§ YOUR INSTRUCTIONS
This task calls for the lines below starting at the one containing "Diskriminierung" and ending at the one containing "F27 Tre Polka", repeated exactly with both ends kept and pictures left out.

Records from a data source:
^^^^^^^^^^^^^^^^
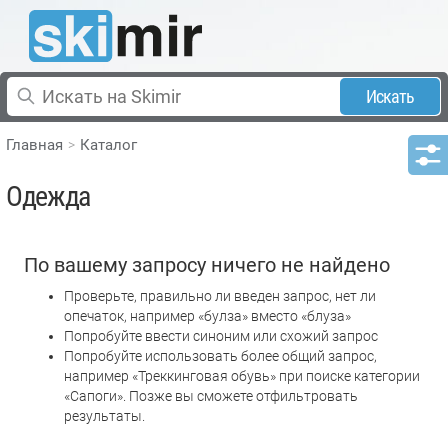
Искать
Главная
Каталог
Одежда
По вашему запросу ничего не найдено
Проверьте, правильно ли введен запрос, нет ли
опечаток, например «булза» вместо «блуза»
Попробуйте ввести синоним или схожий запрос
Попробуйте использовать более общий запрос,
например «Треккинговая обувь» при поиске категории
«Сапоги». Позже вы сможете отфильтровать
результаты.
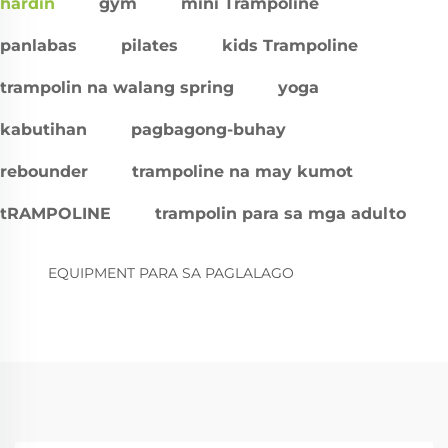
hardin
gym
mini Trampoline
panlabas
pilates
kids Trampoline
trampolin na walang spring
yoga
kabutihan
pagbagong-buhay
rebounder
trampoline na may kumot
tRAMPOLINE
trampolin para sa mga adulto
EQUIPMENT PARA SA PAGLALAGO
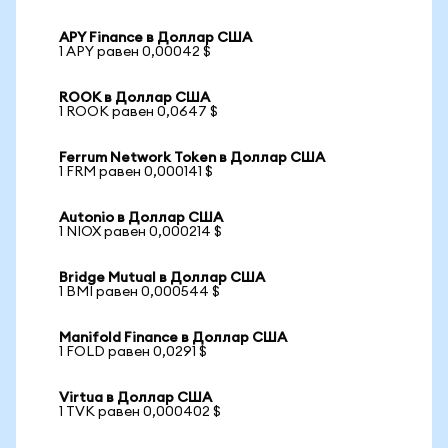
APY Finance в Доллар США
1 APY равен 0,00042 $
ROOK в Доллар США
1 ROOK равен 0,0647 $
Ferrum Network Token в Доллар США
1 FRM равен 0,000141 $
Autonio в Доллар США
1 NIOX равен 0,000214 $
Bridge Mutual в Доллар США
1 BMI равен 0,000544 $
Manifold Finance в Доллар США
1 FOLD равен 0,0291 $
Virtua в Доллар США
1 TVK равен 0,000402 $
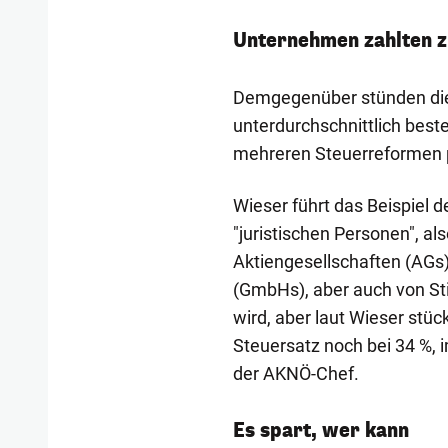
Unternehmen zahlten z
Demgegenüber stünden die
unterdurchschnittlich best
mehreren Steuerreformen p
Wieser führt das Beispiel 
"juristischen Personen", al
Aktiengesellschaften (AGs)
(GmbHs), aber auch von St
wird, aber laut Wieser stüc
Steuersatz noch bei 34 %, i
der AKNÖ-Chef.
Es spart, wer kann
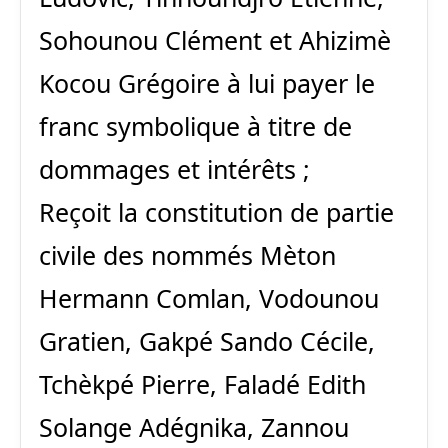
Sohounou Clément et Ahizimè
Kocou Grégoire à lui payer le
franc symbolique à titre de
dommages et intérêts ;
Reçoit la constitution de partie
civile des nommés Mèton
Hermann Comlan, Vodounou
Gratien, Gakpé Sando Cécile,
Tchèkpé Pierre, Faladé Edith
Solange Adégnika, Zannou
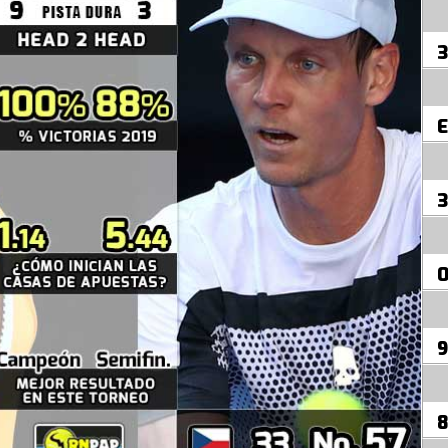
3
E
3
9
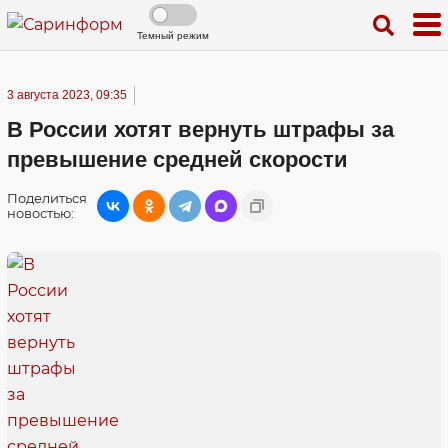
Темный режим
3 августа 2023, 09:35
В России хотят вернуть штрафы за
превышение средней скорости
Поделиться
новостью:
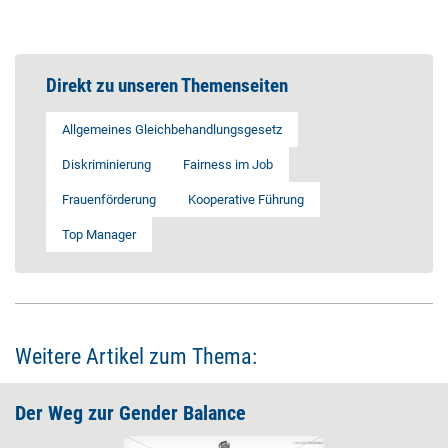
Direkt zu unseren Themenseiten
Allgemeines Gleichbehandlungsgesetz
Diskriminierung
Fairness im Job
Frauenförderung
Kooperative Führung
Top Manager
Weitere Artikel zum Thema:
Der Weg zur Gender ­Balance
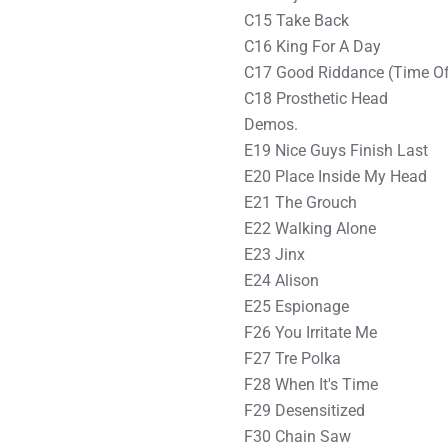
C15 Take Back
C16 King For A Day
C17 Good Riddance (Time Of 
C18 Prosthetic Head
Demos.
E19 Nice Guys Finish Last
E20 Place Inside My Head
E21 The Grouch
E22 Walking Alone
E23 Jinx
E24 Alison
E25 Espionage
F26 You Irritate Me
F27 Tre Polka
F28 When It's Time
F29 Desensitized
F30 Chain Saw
^^^^^^^^^^^^^^^^
§ EXPECTED ANSWER
Diskriminierung
Fairness im Job
Frauenförderung
Kooperative Führung
Top Manager
Weitere Artikel zum Thema:
Der Weg zur Gender ­Balance
C15 Take Back
C16 King For A Day
C17 Good Riddance (Time Of 
C18 Prosthetic Head
Demos.
E19 Nice Guys Finish Last
E20 Place Inside My Head
E21 The Grouch
E22 Walking Alone
E23 Jinx
E24 Alison
E25 Espionage
F26 You Irritate Me
F27 Tre Polka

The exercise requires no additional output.